By the time SPORTS ILLUSTRATED goes to press each week, Judy Bass, an associate counsel for Time Inc., has usually spent hours poring over its contents. Bass reads the approximately 37,000 words in a typical issue from a legal point of view. Little escapes her eye, from cover billing to 19TH HOLE, including headlines and captions.
This is an article from the Sept. 9, 1985 issue
"I try to anticipate how people mentioned in the stories will perceive what is being said about them," says Bass, who discusses possible problems with the editors, writers and reporters involved in the stories. "If it's something that could be sensitive to the person who's being written about, I want to know how we got the information we are reporting."
On Sundays, the deadline for closing most stories, Bass reads stories and files as they come in, often working well past midnight. "I don't mind working late or on weekends," she says. "It's exciting to be facing deadlines and then see the results in print only a couple of days later." On other workdays Bass is concerned with business matters for SI and other Time Inc. publications.
Bass professes to be a nonathlete. "I laugh at the irony of it," she says. "I'm the least likely person to have wound up working at a sports magazine."

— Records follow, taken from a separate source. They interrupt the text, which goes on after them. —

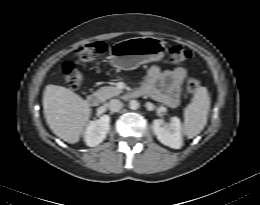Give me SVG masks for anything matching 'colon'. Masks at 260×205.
I'll list each match as a JSON object with an SVG mask.
<instances>
[{"mask_svg":"<svg viewBox=\"0 0 260 205\" xmlns=\"http://www.w3.org/2000/svg\"><path fill=\"white\" fill-rule=\"evenodd\" d=\"M105 52L103 42H93L81 45L74 50L75 60L68 59L62 64V73L67 85L72 89L79 88L84 81V74L79 69L78 63L90 64L99 59ZM190 52L182 45L174 44L169 47V58L172 63H182L190 58ZM200 83L196 78L187 81V91L194 94L199 89Z\"/></svg>","mask_w":260,"mask_h":205,"instance_id":"obj_1","label":"colon"}]
</instances>
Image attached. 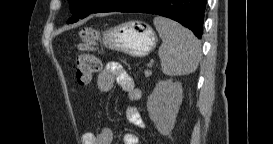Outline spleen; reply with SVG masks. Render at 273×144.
Masks as SVG:
<instances>
[{
  "mask_svg": "<svg viewBox=\"0 0 273 144\" xmlns=\"http://www.w3.org/2000/svg\"><path fill=\"white\" fill-rule=\"evenodd\" d=\"M153 23L162 39L158 55L163 73L168 76L193 73L200 59L199 42L194 34L165 17L157 16Z\"/></svg>",
  "mask_w": 273,
  "mask_h": 144,
  "instance_id": "spleen-1",
  "label": "spleen"
}]
</instances>
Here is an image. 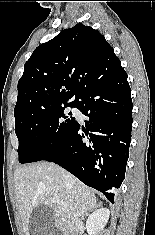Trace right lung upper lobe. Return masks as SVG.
I'll return each instance as SVG.
<instances>
[{"instance_id": "right-lung-upper-lobe-1", "label": "right lung upper lobe", "mask_w": 155, "mask_h": 235, "mask_svg": "<svg viewBox=\"0 0 155 235\" xmlns=\"http://www.w3.org/2000/svg\"><path fill=\"white\" fill-rule=\"evenodd\" d=\"M122 70L104 36L90 26L76 24L38 46L25 63L15 118L28 111L76 104L91 86ZM71 98L75 100L67 104Z\"/></svg>"}]
</instances>
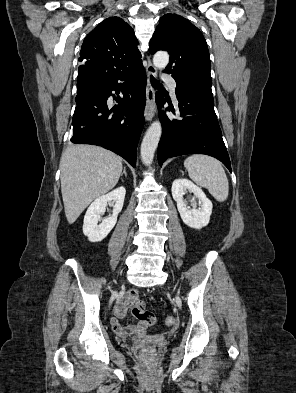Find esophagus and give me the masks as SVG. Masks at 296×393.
<instances>
[{
    "instance_id": "34e87169",
    "label": "esophagus",
    "mask_w": 296,
    "mask_h": 393,
    "mask_svg": "<svg viewBox=\"0 0 296 393\" xmlns=\"http://www.w3.org/2000/svg\"><path fill=\"white\" fill-rule=\"evenodd\" d=\"M148 66H147V86H146V107H145V119L147 121H151L155 115V90L151 85L150 78L157 77V69L152 64L150 57H147Z\"/></svg>"
}]
</instances>
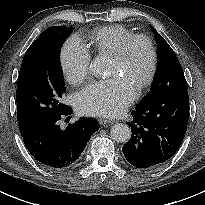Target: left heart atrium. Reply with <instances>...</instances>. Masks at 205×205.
I'll use <instances>...</instances> for the list:
<instances>
[{"label":"left heart atrium","mask_w":205,"mask_h":205,"mask_svg":"<svg viewBox=\"0 0 205 205\" xmlns=\"http://www.w3.org/2000/svg\"><path fill=\"white\" fill-rule=\"evenodd\" d=\"M136 86L126 77L114 76L95 81L82 89L75 98L80 114L117 116L136 98Z\"/></svg>","instance_id":"left-heart-atrium-1"}]
</instances>
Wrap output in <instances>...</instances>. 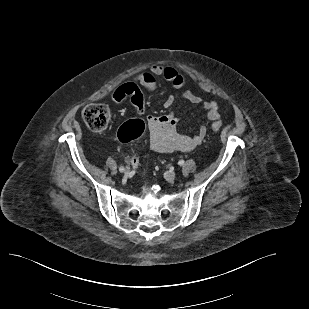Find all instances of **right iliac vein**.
<instances>
[{
    "instance_id": "right-iliac-vein-1",
    "label": "right iliac vein",
    "mask_w": 309,
    "mask_h": 309,
    "mask_svg": "<svg viewBox=\"0 0 309 309\" xmlns=\"http://www.w3.org/2000/svg\"><path fill=\"white\" fill-rule=\"evenodd\" d=\"M129 172H130V169H129V168H126V169L124 170L125 175H128Z\"/></svg>"
}]
</instances>
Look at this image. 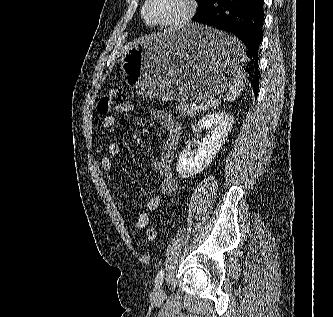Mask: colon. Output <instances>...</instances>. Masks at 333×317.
<instances>
[{
  "label": "colon",
  "instance_id": "5ec220e1",
  "mask_svg": "<svg viewBox=\"0 0 333 317\" xmlns=\"http://www.w3.org/2000/svg\"><path fill=\"white\" fill-rule=\"evenodd\" d=\"M117 92L118 91L114 89L100 97L97 105V110L100 114L106 115L109 113ZM146 236L150 241H155L157 239L156 229L153 227H148L146 229Z\"/></svg>",
  "mask_w": 333,
  "mask_h": 317
}]
</instances>
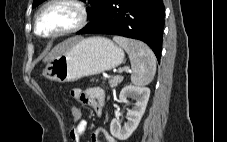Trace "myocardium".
I'll list each match as a JSON object with an SVG mask.
<instances>
[{
    "label": "myocardium",
    "mask_w": 227,
    "mask_h": 142,
    "mask_svg": "<svg viewBox=\"0 0 227 142\" xmlns=\"http://www.w3.org/2000/svg\"><path fill=\"white\" fill-rule=\"evenodd\" d=\"M54 5H71L76 8L78 12V20L77 22L70 28L52 33V34H42L38 30V25H39V20L42 15V13L49 7L54 6ZM89 18V9L86 3L82 0H48L46 1L37 11L35 15V20H34V33L37 36H40L42 38H59L63 37L72 33H75L82 29Z\"/></svg>",
    "instance_id": "f54148a6"
}]
</instances>
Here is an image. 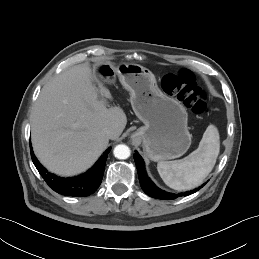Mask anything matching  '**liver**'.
<instances>
[{
  "label": "liver",
  "mask_w": 259,
  "mask_h": 259,
  "mask_svg": "<svg viewBox=\"0 0 259 259\" xmlns=\"http://www.w3.org/2000/svg\"><path fill=\"white\" fill-rule=\"evenodd\" d=\"M96 74L79 64L52 78L32 109L31 139L40 162L51 172L72 176L90 168L107 148L104 129L117 139L127 118L120 107L107 108L92 83ZM101 94L112 99L108 89Z\"/></svg>",
  "instance_id": "liver-1"
}]
</instances>
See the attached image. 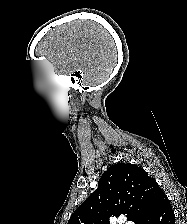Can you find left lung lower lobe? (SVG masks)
<instances>
[{"label":"left lung lower lobe","instance_id":"left-lung-lower-lobe-1","mask_svg":"<svg viewBox=\"0 0 187 224\" xmlns=\"http://www.w3.org/2000/svg\"><path fill=\"white\" fill-rule=\"evenodd\" d=\"M141 224H175V214L162 189L159 191L150 213Z\"/></svg>","mask_w":187,"mask_h":224}]
</instances>
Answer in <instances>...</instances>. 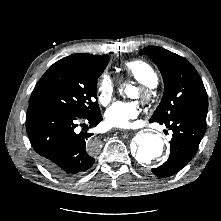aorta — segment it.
I'll list each match as a JSON object with an SVG mask.
<instances>
[{
	"instance_id": "1",
	"label": "aorta",
	"mask_w": 221,
	"mask_h": 221,
	"mask_svg": "<svg viewBox=\"0 0 221 221\" xmlns=\"http://www.w3.org/2000/svg\"><path fill=\"white\" fill-rule=\"evenodd\" d=\"M164 148V140L158 134L140 133L135 137V149L132 153L137 163L146 166L159 158Z\"/></svg>"
}]
</instances>
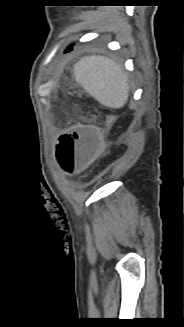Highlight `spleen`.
I'll return each mask as SVG.
<instances>
[{"mask_svg": "<svg viewBox=\"0 0 184 327\" xmlns=\"http://www.w3.org/2000/svg\"><path fill=\"white\" fill-rule=\"evenodd\" d=\"M77 81L99 103L110 108L124 106L129 84L121 65L102 56H86L74 66Z\"/></svg>", "mask_w": 184, "mask_h": 327, "instance_id": "obj_1", "label": "spleen"}]
</instances>
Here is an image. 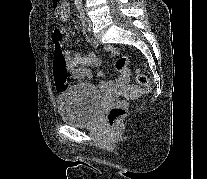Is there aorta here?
Returning <instances> with one entry per match:
<instances>
[{
	"label": "aorta",
	"mask_w": 207,
	"mask_h": 179,
	"mask_svg": "<svg viewBox=\"0 0 207 179\" xmlns=\"http://www.w3.org/2000/svg\"><path fill=\"white\" fill-rule=\"evenodd\" d=\"M74 3H75L76 5H80V4L82 3V0H74Z\"/></svg>",
	"instance_id": "aorta-1"
}]
</instances>
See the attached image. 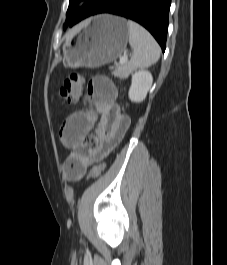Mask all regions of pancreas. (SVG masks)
Here are the masks:
<instances>
[{
	"label": "pancreas",
	"instance_id": "pancreas-1",
	"mask_svg": "<svg viewBox=\"0 0 227 265\" xmlns=\"http://www.w3.org/2000/svg\"><path fill=\"white\" fill-rule=\"evenodd\" d=\"M131 71L132 69L129 66V64L125 63L121 66H118L116 70L113 72V74L119 77L120 79H126L130 75Z\"/></svg>",
	"mask_w": 227,
	"mask_h": 265
}]
</instances>
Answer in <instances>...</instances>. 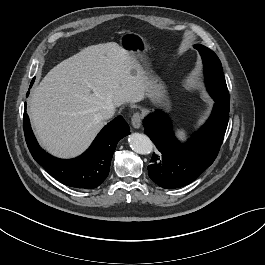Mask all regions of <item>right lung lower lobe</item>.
I'll return each mask as SVG.
<instances>
[{"mask_svg": "<svg viewBox=\"0 0 265 265\" xmlns=\"http://www.w3.org/2000/svg\"><path fill=\"white\" fill-rule=\"evenodd\" d=\"M33 82L34 79L31 84ZM23 119L26 143L33 158L55 179L75 188L92 189L99 186L109 174L117 143L130 134L128 124L122 116H118L101 130L85 153L75 159L62 160L40 148L26 111Z\"/></svg>", "mask_w": 265, "mask_h": 265, "instance_id": "right-lung-lower-lobe-1", "label": "right lung lower lobe"}]
</instances>
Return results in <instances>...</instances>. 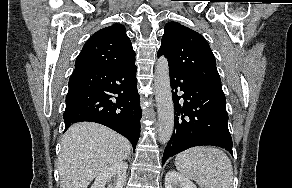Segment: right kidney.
<instances>
[{"instance_id": "obj_1", "label": "right kidney", "mask_w": 292, "mask_h": 188, "mask_svg": "<svg viewBox=\"0 0 292 188\" xmlns=\"http://www.w3.org/2000/svg\"><path fill=\"white\" fill-rule=\"evenodd\" d=\"M127 169L126 162L114 163L97 176L91 188H105L106 184L108 188H123Z\"/></svg>"}]
</instances>
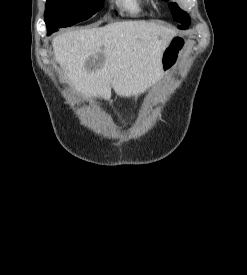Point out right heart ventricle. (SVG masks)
<instances>
[{"label": "right heart ventricle", "instance_id": "right-heart-ventricle-1", "mask_svg": "<svg viewBox=\"0 0 247 275\" xmlns=\"http://www.w3.org/2000/svg\"><path fill=\"white\" fill-rule=\"evenodd\" d=\"M117 7L131 15L143 12L150 4V0H114Z\"/></svg>", "mask_w": 247, "mask_h": 275}]
</instances>
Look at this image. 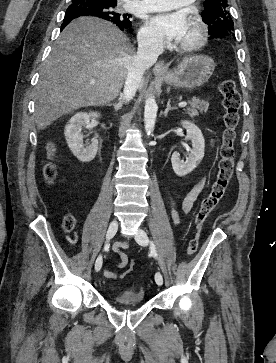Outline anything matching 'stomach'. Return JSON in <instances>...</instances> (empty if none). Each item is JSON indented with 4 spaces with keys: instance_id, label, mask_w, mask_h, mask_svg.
I'll list each match as a JSON object with an SVG mask.
<instances>
[{
    "instance_id": "obj_1",
    "label": "stomach",
    "mask_w": 276,
    "mask_h": 363,
    "mask_svg": "<svg viewBox=\"0 0 276 363\" xmlns=\"http://www.w3.org/2000/svg\"><path fill=\"white\" fill-rule=\"evenodd\" d=\"M215 69V63L208 56L183 58L173 70L158 75L166 84L193 90L204 85Z\"/></svg>"
}]
</instances>
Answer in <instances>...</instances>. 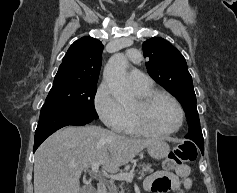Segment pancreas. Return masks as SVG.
I'll return each mask as SVG.
<instances>
[{"mask_svg":"<svg viewBox=\"0 0 237 193\" xmlns=\"http://www.w3.org/2000/svg\"><path fill=\"white\" fill-rule=\"evenodd\" d=\"M138 168H139V173L141 174V176H144L145 173L153 172V169L151 168V164H139ZM131 171L134 172V169ZM108 190H109V193H125V186H124V183L116 185L114 182H110L108 184Z\"/></svg>","mask_w":237,"mask_h":193,"instance_id":"pancreas-1","label":"pancreas"}]
</instances>
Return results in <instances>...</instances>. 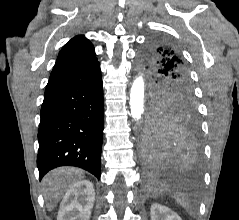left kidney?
<instances>
[{"label":"left kidney","instance_id":"5707ae66","mask_svg":"<svg viewBox=\"0 0 239 220\" xmlns=\"http://www.w3.org/2000/svg\"><path fill=\"white\" fill-rule=\"evenodd\" d=\"M150 210L151 220H182L171 209L157 203L152 204Z\"/></svg>","mask_w":239,"mask_h":220}]
</instances>
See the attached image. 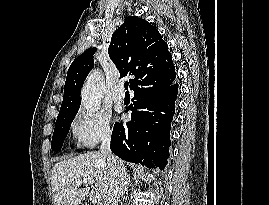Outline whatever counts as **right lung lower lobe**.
I'll list each match as a JSON object with an SVG mask.
<instances>
[{
	"instance_id": "obj_1",
	"label": "right lung lower lobe",
	"mask_w": 269,
	"mask_h": 205,
	"mask_svg": "<svg viewBox=\"0 0 269 205\" xmlns=\"http://www.w3.org/2000/svg\"><path fill=\"white\" fill-rule=\"evenodd\" d=\"M134 93L131 121L115 123L111 150L125 161L164 169L170 156V125L178 84L171 81Z\"/></svg>"
}]
</instances>
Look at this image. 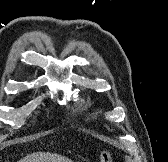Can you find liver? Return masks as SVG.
Wrapping results in <instances>:
<instances>
[{
    "mask_svg": "<svg viewBox=\"0 0 168 162\" xmlns=\"http://www.w3.org/2000/svg\"><path fill=\"white\" fill-rule=\"evenodd\" d=\"M17 162H72L69 158L50 152H36Z\"/></svg>",
    "mask_w": 168,
    "mask_h": 162,
    "instance_id": "obj_1",
    "label": "liver"
}]
</instances>
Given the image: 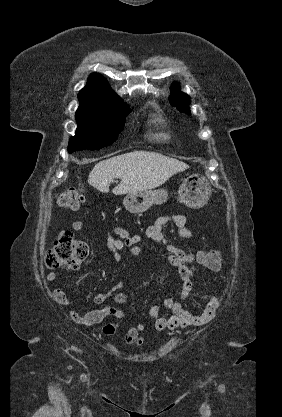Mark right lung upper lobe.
<instances>
[{"instance_id":"right-lung-upper-lobe-1","label":"right lung upper lobe","mask_w":282,"mask_h":417,"mask_svg":"<svg viewBox=\"0 0 282 417\" xmlns=\"http://www.w3.org/2000/svg\"><path fill=\"white\" fill-rule=\"evenodd\" d=\"M119 97L100 74L93 73L88 78L85 88L79 94L80 99Z\"/></svg>"}]
</instances>
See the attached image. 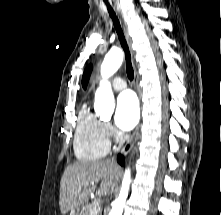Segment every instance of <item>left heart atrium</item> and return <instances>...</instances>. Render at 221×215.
Masks as SVG:
<instances>
[{"label":"left heart atrium","instance_id":"39dd6f15","mask_svg":"<svg viewBox=\"0 0 221 215\" xmlns=\"http://www.w3.org/2000/svg\"><path fill=\"white\" fill-rule=\"evenodd\" d=\"M139 120V104L135 95L126 91L117 99L115 123L124 131L131 130Z\"/></svg>","mask_w":221,"mask_h":215}]
</instances>
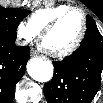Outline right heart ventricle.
Returning <instances> with one entry per match:
<instances>
[{
    "instance_id": "1",
    "label": "right heart ventricle",
    "mask_w": 103,
    "mask_h": 103,
    "mask_svg": "<svg viewBox=\"0 0 103 103\" xmlns=\"http://www.w3.org/2000/svg\"><path fill=\"white\" fill-rule=\"evenodd\" d=\"M68 4H59L52 7L38 9L28 19L29 26L37 33H41L43 28L59 13L70 8Z\"/></svg>"
}]
</instances>
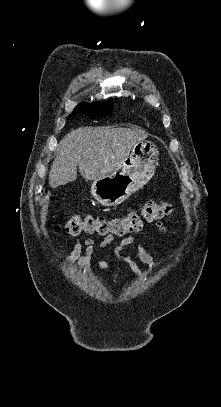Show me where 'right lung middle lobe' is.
<instances>
[{"instance_id": "right-lung-middle-lobe-1", "label": "right lung middle lobe", "mask_w": 221, "mask_h": 407, "mask_svg": "<svg viewBox=\"0 0 221 407\" xmlns=\"http://www.w3.org/2000/svg\"><path fill=\"white\" fill-rule=\"evenodd\" d=\"M113 102L109 100L107 103H80L73 110V112L68 116L67 119L75 116L77 113H84L92 117H105L112 113Z\"/></svg>"}]
</instances>
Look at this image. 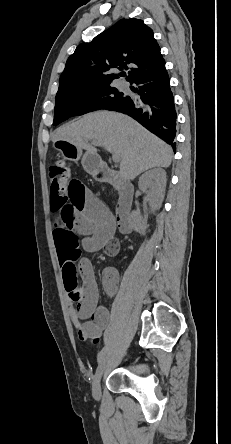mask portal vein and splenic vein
Wrapping results in <instances>:
<instances>
[{
    "mask_svg": "<svg viewBox=\"0 0 231 444\" xmlns=\"http://www.w3.org/2000/svg\"><path fill=\"white\" fill-rule=\"evenodd\" d=\"M93 145L102 146L98 141H92ZM113 162L118 163L120 161V156L117 154H113L112 156Z\"/></svg>",
    "mask_w": 231,
    "mask_h": 444,
    "instance_id": "portal-vein-and-splenic-vein-1",
    "label": "portal vein and splenic vein"
}]
</instances>
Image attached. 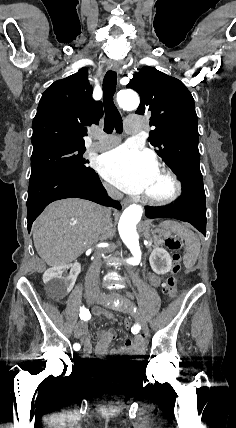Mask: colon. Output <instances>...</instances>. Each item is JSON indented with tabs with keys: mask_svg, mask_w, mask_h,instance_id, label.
Wrapping results in <instances>:
<instances>
[{
	"mask_svg": "<svg viewBox=\"0 0 236 428\" xmlns=\"http://www.w3.org/2000/svg\"><path fill=\"white\" fill-rule=\"evenodd\" d=\"M165 244L167 248L171 251H178L181 247L180 241L174 236H168L165 240ZM181 270V258L178 253H174L173 255V267H172V275L168 277L164 284V291L168 299H173L176 295V287L178 284L177 274ZM126 328H130L131 323L129 321H125L124 323Z\"/></svg>",
	"mask_w": 236,
	"mask_h": 428,
	"instance_id": "5ec220e1",
	"label": "colon"
}]
</instances>
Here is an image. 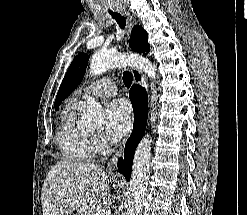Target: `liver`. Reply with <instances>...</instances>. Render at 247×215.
Returning <instances> with one entry per match:
<instances>
[{
  "label": "liver",
  "mask_w": 247,
  "mask_h": 215,
  "mask_svg": "<svg viewBox=\"0 0 247 215\" xmlns=\"http://www.w3.org/2000/svg\"><path fill=\"white\" fill-rule=\"evenodd\" d=\"M108 178L96 164L57 162L42 187L43 215H69L89 202L100 204L109 191Z\"/></svg>",
  "instance_id": "obj_1"
}]
</instances>
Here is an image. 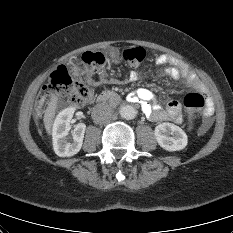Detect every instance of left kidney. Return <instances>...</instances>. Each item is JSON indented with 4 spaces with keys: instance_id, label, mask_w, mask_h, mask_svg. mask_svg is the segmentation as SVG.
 Returning <instances> with one entry per match:
<instances>
[{
    "instance_id": "5707ae66",
    "label": "left kidney",
    "mask_w": 233,
    "mask_h": 233,
    "mask_svg": "<svg viewBox=\"0 0 233 233\" xmlns=\"http://www.w3.org/2000/svg\"><path fill=\"white\" fill-rule=\"evenodd\" d=\"M154 134L160 147L167 151L182 150L188 143L186 133L172 123L159 124L155 127Z\"/></svg>"
}]
</instances>
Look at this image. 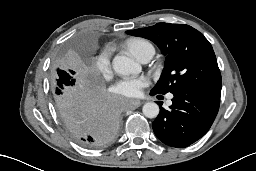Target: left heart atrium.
Wrapping results in <instances>:
<instances>
[{"label":"left heart atrium","mask_w":256,"mask_h":171,"mask_svg":"<svg viewBox=\"0 0 256 171\" xmlns=\"http://www.w3.org/2000/svg\"><path fill=\"white\" fill-rule=\"evenodd\" d=\"M148 85L144 77H127L114 86V93L120 96L135 98L141 95L143 88Z\"/></svg>","instance_id":"1"}]
</instances>
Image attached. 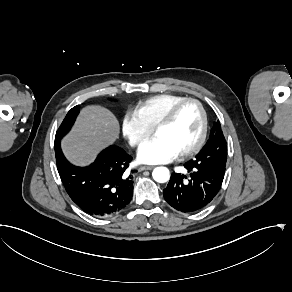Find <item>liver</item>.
I'll return each mask as SVG.
<instances>
[{"mask_svg": "<svg viewBox=\"0 0 292 292\" xmlns=\"http://www.w3.org/2000/svg\"><path fill=\"white\" fill-rule=\"evenodd\" d=\"M118 132V122L108 110L86 107L74 132L64 141V150L73 162L87 164L98 149L117 138Z\"/></svg>", "mask_w": 292, "mask_h": 292, "instance_id": "1", "label": "liver"}]
</instances>
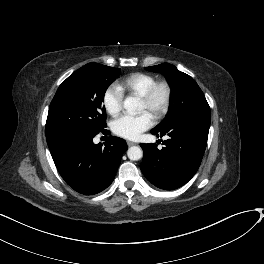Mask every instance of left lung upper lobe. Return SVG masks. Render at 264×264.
<instances>
[{
    "label": "left lung upper lobe",
    "instance_id": "obj_1",
    "mask_svg": "<svg viewBox=\"0 0 264 264\" xmlns=\"http://www.w3.org/2000/svg\"><path fill=\"white\" fill-rule=\"evenodd\" d=\"M148 71L164 74L172 88L169 114L151 131L160 132L192 115H210L208 102L195 80L169 63L146 67Z\"/></svg>",
    "mask_w": 264,
    "mask_h": 264
}]
</instances>
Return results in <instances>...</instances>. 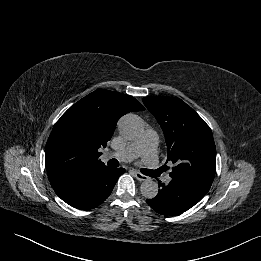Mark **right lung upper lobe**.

In truth, she has been seen on occasion with a tennis racket in her hand, and she's quite a sports fan. She grew up in Forest Hills, N.Y., and every summer from the time she was 12 she and her family walked the 10 minutes from their home to the West Side Tennis Club to see the quarterfinals of the U.S. Open. In 1969 her father bought Knicks season tickets. "The Knicks won the championship that season and I was hooked," says Bass, who can still be found Tuesday nights at Madison Square Garden when the Knicks are home. As you see, our lawyer knows her way around the courts.
In July, Bass and her husband, Jack Levy, who's also a lawyer, were in England for the Wimbledon quarterfinals and caught part of a trial in the Royal Courts of Justice. And this week she'll be back home at the U.S. Open. Well, sort of.
"When the Open moved to Flushing Meadow, I boycotted it for five years," Bass says. "I thought it would never be the same." Two years ago, she gave in and attended the Open. The verdict? "It was great," she says. "Of course, I was sitting in SI's box seats."